**Assigned task:**
Search the records below for "Raclette" and copy every line it turns up in.

**Record set:**

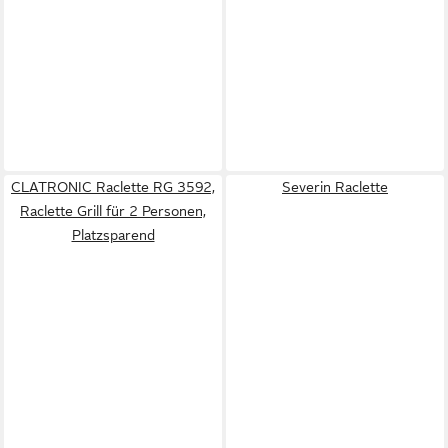
CLATRONIC Raclette RG 3592,
Severin Raclette
Raclette Grill für 2 Personen,
Platzsparend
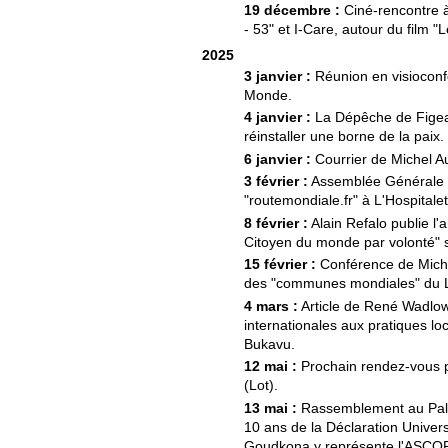
19 décembre :
Ciné-rencontre à
- 53" et I-Care, autour du film "
2025
3 janvier :
Réunion en visioconf
Monde.
4 janvier :
La Dépêche de Figeac 
réinstaller une borne de la paix.
6 janvier :
Courrier de Michel A
3 février :
Assemblée Générale Or
"routemondiale.fr" à L'Hospitale
8 février :
Alain Refalo publie l'
Citoyen du monde par volonté" 
15 février :
Conférence de Michel
des "communes mondiales" du L
4 mars :
Article de René Wadlow
internationales aux pratiques lo
Bukavu.
12 mai :
Prochain rendez-vous p
(Lot).
13 mai :
Rassemblement au Pala
10 ans de la Déclaration Univers
Goudkona y représente l'ASCOP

**Answer for the task:**
CLATRONIC Raclette RG 3592,
Severin Raclette
Raclette Grill für 2 Personen,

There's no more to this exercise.